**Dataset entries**

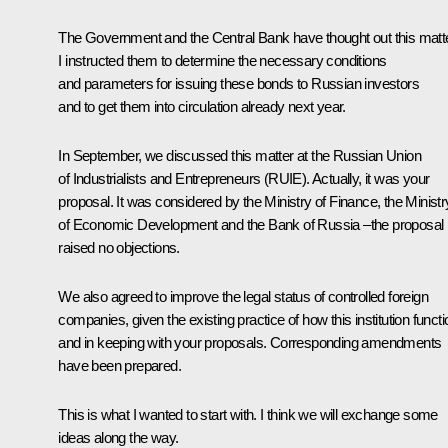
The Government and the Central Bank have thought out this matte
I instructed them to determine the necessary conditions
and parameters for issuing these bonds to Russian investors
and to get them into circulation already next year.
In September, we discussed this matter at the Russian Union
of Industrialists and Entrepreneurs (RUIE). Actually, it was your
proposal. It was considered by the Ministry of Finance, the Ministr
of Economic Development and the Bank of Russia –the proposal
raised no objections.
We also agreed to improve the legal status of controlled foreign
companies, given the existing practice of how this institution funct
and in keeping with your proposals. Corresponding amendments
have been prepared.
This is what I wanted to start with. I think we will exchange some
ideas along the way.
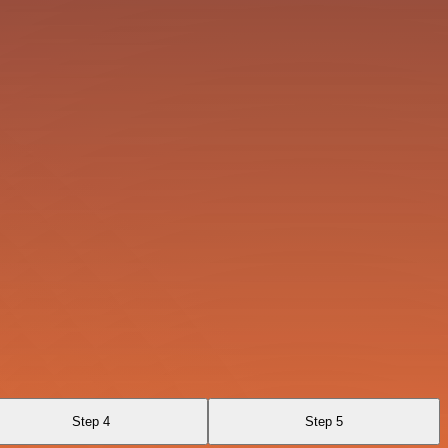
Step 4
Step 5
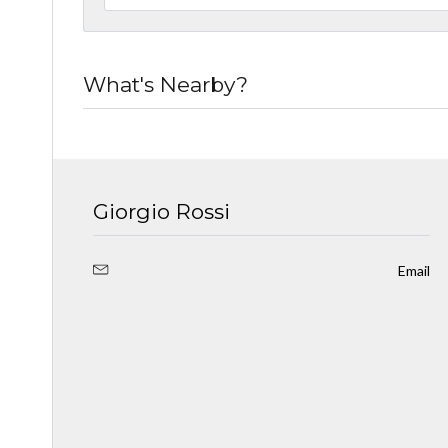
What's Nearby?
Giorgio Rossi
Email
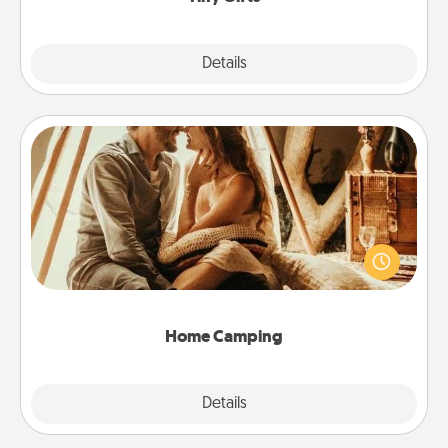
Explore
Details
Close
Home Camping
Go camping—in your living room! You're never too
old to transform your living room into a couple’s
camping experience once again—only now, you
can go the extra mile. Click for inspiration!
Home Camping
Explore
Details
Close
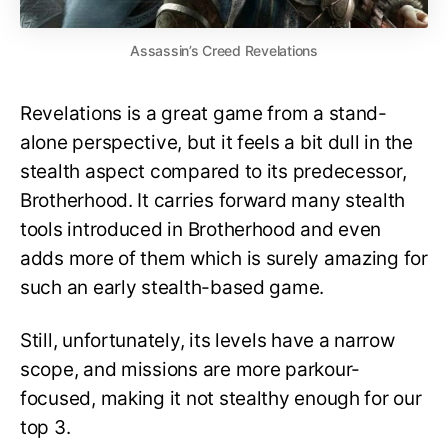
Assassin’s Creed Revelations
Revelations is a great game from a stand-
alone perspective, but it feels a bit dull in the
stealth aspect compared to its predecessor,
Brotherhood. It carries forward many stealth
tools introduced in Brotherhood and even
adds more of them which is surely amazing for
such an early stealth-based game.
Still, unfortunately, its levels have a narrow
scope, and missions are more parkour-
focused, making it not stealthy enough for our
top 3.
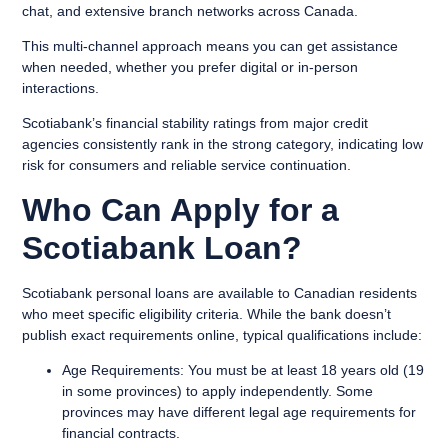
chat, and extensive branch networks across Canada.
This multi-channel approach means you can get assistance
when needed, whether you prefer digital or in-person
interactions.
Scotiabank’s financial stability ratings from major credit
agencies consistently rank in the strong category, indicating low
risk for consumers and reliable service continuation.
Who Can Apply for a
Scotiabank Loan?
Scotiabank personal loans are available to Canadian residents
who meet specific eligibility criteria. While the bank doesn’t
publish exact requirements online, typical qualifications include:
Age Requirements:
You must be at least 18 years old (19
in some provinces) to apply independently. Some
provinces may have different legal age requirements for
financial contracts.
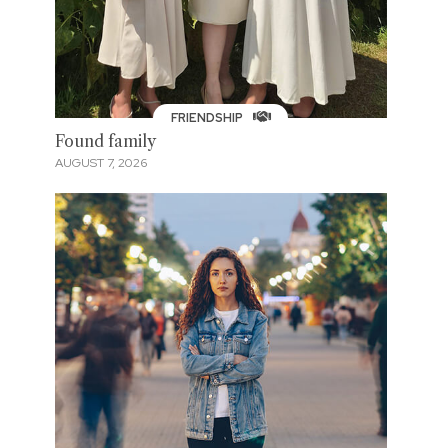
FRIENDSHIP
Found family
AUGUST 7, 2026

---

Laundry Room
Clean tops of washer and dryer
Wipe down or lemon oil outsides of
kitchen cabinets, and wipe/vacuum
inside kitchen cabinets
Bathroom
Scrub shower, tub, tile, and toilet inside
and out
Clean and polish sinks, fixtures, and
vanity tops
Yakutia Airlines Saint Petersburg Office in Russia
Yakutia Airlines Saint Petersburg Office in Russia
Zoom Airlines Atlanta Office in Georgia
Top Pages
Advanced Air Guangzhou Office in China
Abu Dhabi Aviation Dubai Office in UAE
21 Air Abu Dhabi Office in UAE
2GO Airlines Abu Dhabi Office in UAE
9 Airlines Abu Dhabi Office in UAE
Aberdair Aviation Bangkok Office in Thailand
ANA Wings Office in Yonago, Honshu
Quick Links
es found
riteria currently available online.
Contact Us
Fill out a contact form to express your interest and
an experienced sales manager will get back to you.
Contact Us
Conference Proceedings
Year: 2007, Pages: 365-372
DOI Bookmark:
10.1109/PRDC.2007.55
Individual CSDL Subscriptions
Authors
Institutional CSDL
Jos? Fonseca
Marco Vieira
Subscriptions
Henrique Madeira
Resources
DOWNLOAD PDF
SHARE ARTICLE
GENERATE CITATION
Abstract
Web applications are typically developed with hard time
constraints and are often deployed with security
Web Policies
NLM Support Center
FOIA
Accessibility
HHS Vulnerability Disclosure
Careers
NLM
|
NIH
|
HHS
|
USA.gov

==

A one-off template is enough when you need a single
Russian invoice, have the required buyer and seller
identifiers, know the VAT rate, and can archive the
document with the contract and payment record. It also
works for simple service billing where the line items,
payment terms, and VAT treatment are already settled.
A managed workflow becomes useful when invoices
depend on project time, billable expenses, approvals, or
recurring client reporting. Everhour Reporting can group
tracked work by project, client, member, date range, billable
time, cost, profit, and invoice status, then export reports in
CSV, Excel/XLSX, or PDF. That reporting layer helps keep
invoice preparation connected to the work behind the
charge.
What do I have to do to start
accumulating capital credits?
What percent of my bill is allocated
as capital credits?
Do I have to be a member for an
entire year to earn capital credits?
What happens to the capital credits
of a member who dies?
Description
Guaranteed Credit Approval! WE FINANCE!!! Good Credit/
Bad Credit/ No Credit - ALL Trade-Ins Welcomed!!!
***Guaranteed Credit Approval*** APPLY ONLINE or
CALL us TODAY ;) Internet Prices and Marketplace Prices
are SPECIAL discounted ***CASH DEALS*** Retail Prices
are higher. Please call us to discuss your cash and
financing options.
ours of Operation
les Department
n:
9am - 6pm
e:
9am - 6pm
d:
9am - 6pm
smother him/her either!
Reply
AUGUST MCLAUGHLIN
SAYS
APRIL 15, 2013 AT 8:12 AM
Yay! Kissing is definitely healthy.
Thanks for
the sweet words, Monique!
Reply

**What needs to be done**
Reproduce the lines above starting at the one with "The Government and" and ending at the one with "camping experience once again—only now, you", both included, exactly and with no pictures.

**Solution for this exercise**
The Government and the Central Bank have thought out this matte
I instructed them to determine the necessary conditions
and parameters for issuing these bonds to Russian investors
and to get them into circulation already next year.
In September, we discussed this matter at the Russian Union
of Industrialists and Entrepreneurs (RUIE). Actually, it was your
proposal. It was considered by the Ministry of Finance, the Ministr
of Economic Development and the Bank of Russia –the proposal
raised no objections.
We also agreed to improve the legal status of controlled foreign
companies, given the existing practice of how this institution funct
and in keeping with your proposals. Corresponding amendments
have been prepared.
This is what I wanted to start with. I think we will exchange some
ideas along the way.
Step 4
Step 5
What's Nearby?
Giorgio Rossi
Email
Explore
Details
Close
Home Camping
Go camping—in your living room! You're never too
old to transform your living room into a couple’s
camping experience once again—only now, you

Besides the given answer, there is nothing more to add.